= Zhou Zhenhe =

Chinese historical geographer and professor at Fudan University

Zhou Zhenhe (周振鹤; born 1941) is a Chinese historical geographer and a distinguished senior professor at the Institute of Historical Geography of Fudan University in Shanghai. His main research interests are cultural and administrative geography and history of Sino-foreign cultural relations. He is the chief editor of the 13-volume General History of Chinese Administrative Divisions, published between 2007 and 2016.

==Biography==
Zhou was born in Xiamen, Fujian Province. From 1958 to 1963 he studied at the Department of Mining and Metallurgy of Xiamen University and then Fuzhou University. After graduation he worked for many years as an engineer at a coal mine in Hunan Province.

When the National Higher Education Entrance Examination was restored after the end of the Cultural Revolution, Zhou took and excelled in the graduate examination and was admitted to the graduate school of Fudan University to study historical geography under the famous scholar, academician Tan Qixiang. In 1983, Zhou and his classmate Ge Jianxiong became the first two recipients of the doctoral degree in humanities (文科博士) in the People's Republic of China. His Ph.D. dissertation was Administrative Geography during the Western Han Dynasty.

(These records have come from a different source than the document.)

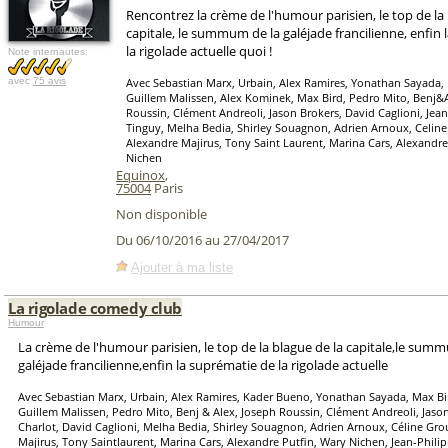
Rencontrez la crème de l'humour parisien, le top de la 
capitale, le summum de la galéjade francilienne, enfin
la rigolade actuelle quoi !
Note internautes:
avec
75 avis
Avec Sebastian Marx, Urbain, Alex Ramires, Yonathan Sayada,
Guillem Malissen, Alex Kominek, Max Bird, Pedro Mito, Benj&A
Roussin, Clément Andreoli, Jason Brokers, David Caglioni, Jea
Tinguy, Melha Bedia, Shirley Souagnon, Adrien Arnoux, Celine
Alexandre Majirus, Tony Saint Laurent, Marina Cars, Alexandre
Nichen
Equinox
,
75004
Paris
Non disponible
Du 06/10/2016 au 27/04/2017
Ajouter à ma liste
La rigolade comedy club
Humour
La crème de l'humour parisien, le top de la blague de la capitale,le sum
galéjade francilienne,enfin la suprématie de la rigolade actuelle
Avec Sebastian Marx, Urbain, Alex Ramires, Kader Bueno, Yonathan Sayada, Max Bi
Guillem Malissen, Pedro Mito, Benj & Alex, Joseph Roussin, Clément Andreoli, Jaso
Charlot, David Caglioni, Melha Bedia, Shirley Souagnon, Adrien Arnoux, Céline Gro
Majirus, Tony Saintlaurent, Marina Cars, Alexandre Putfin, Wary Nichen, Jean-Phili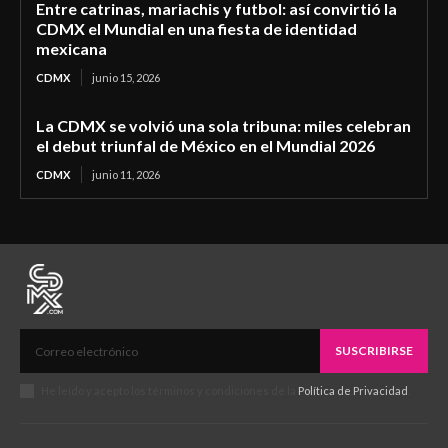
Entre catrinas, mariachis y futbol: así convirtió la
CDMX el Mundial en una fiesta de identidad
mexicana
CDMX
junio 15, 2026
La CDMX se volvió una sola tribuna: miles celebran
el debut triunfal de México en el Mundial 2026
CDMX
junio 11, 2026
SUSCRIBIRSE
He leído y acepto los términos y condiciones de la
Política de Privacidad
.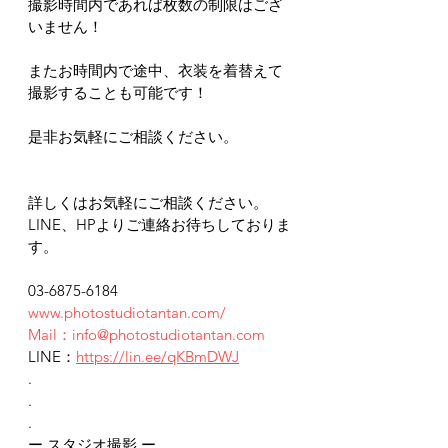
撮影時間内であれば枚数の制限はござ
いません！
またお時間内で途中、衣装を着替えて
撮影することも可能です！
是非お気軽にご相談ください。
詳しくはお気軽にご相談ください。
LINE、HPよりご連絡お待ちしておりま
す。
03-6875-6184
www.photostudiotantan.com/
Mail：info@photostudiotantan.com
LINE：
https://lin.ee/qKBmDWJ
.
.
.
ー スタジオ撮影 ー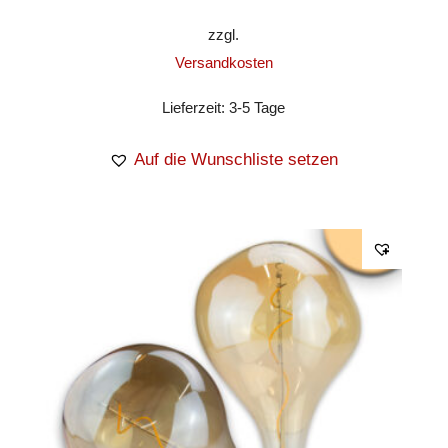
zzgl.
Versandkosten
Lieferzeit:
3-5 Tage
Auf die Wunschliste setzen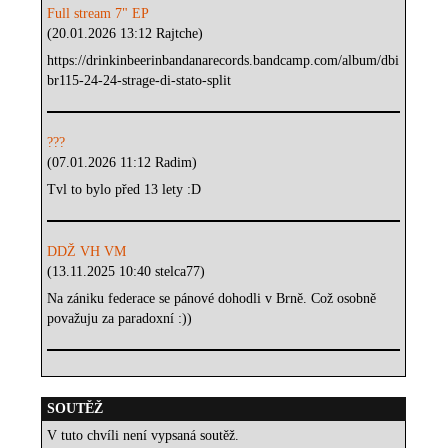
Full stream 7" EP
(20.01.2026 13:12 Rajtche)
https://drinkinbeerinbandanarecords.bandcamp.com/album/dbi
br115-24-24-strage-di-stato-split
???
(07.01.2026 11:12 Radim)
Tvl to bylo před 13 lety :D
DDŽ VH VM
(13.11.2025 10:40 stelca77)
Na zániku federace se pánové dohodli v Brně. Což osobně
považuju za paradoxní :))
SOUTĚŽ
V tuto chvíli není vypsaná soutěž.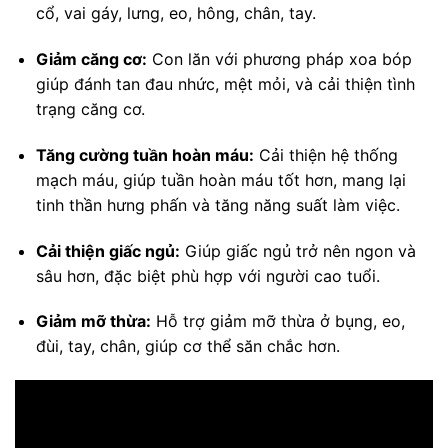
cổ, vai gáy, lưng, eo, hông, chân, tay.
Giảm căng cơ:
Con lăn với phương pháp xoa bóp
giúp đánh tan đau nhức, mệt mỏi, và cải thiện tình
trạng căng cơ.
Tăng cường tuần hoàn máu:
Cải thiện hệ thống
mạch máu, giúp tuần hoàn máu tốt hơn, mang lại
tinh thần hưng phấn và tăng năng suất làm việc.
Cải thiện giấc ngủ:
Giúp giấc ngủ trở nên ngon và
sâu hơn, đặc biệt phù hợp với người cao tuổi.
Giảm mỡ thừa:
Hỗ trợ giảm mỡ thừa ở bụng, eo,
đùi, tay, chân, giúp cơ thể săn chắc hơn.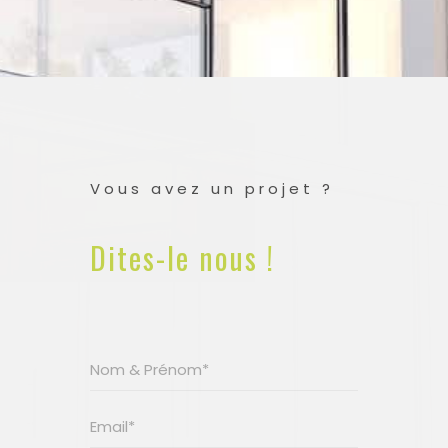
Vous avez un projet ?
Dites-le nous !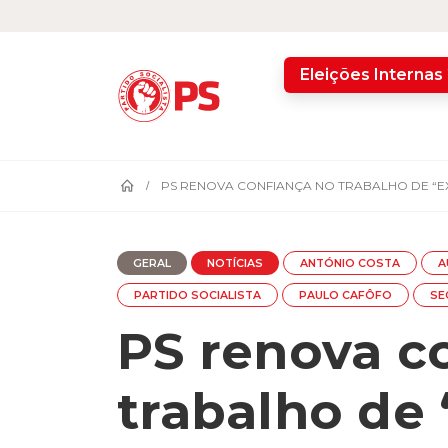
home
Eleições Internas
PS RENOVA CONFIANÇA NO TRABALHO DE “E
GERAL
NOTÍCIAS
ANTÓNIO COSTA
A
PARTIDO SOCIALISTA
PAULO CAFÔFO
SE
PS renova c
trabalho de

Zhou has been a faculty member of the Institute of Historical Geography of Fudan University since 1983, and became a Distinguished Senior Professor in 2008. His main research interests are cultural and administrative geography and history of Sino-foreign cultural relations. He has also taught as a visiting professor at many universities, including the University of Göttingen (1998 and 2000), Waseda University (1999), City University of Hong Kong (2000, 2003, 2006, 2008, 2011), Erlangen University (2002), and Kansai University (2008).

==Selected publications==
Zhou Zhenhe is the chief editor of General History of Chinese Administrative Divisions, a 13-volume series covering the history of Chinese administrative divisions from the earliest dynasties (Shang and Zhou) to the Republic of China (1912–1949). It was published by Fudan University Press between 2007 and 2016. It is China's first comprehensive academic history of the country's administrative divisions and was one of the national key publishing projects supported by the General Administration of Press and Publication.

His other books include:
- with You Rujie, Chinese Dialects and Culture 方言与中国文化, Shanghai 1986, 2005. English translation (ISBN 978-1631818844) 2017.
- Administrative Geography during the Western Han Dynasty 西汉政区地理, Beijing 1987.
- The Way of Administrative Divisions 体国经野之道, Hong Kong 1990.
- Studies On Historical Cultural Divisions in China 中国历史文化区域研究 (chief editor), Shanghai 1997.
- Essays on the Relationship between Language and Culture 逸言殊语, Hangzhou 1998; Shanghai 2008.
- History on Local Administrative System in China 中国地方行政制度, Shanghai 1998, 2005.
- Historical Atlas of Shanghai 上海历史地图集 (chief editor), Shanghai 1999.
- Selected Works of Zhou Zhenhe 周振鹤自选集, Guilin 1999.
- Profession Diverted for Nineteen Years 学腊一十九, Jinan 2000.
- The Sacred Edict and Amplified: Collections of Explaining and Research 圣谕广训—集解与研究, Shanghai 2004.
- Collections of Business Booklist in Late Qing Times 晚清营业书目, Shanghai 2005.
- Changshui Shengwen (anthology) 长水声闻, Shanghai 2010.

In addition, he has published more than 100 academic papers.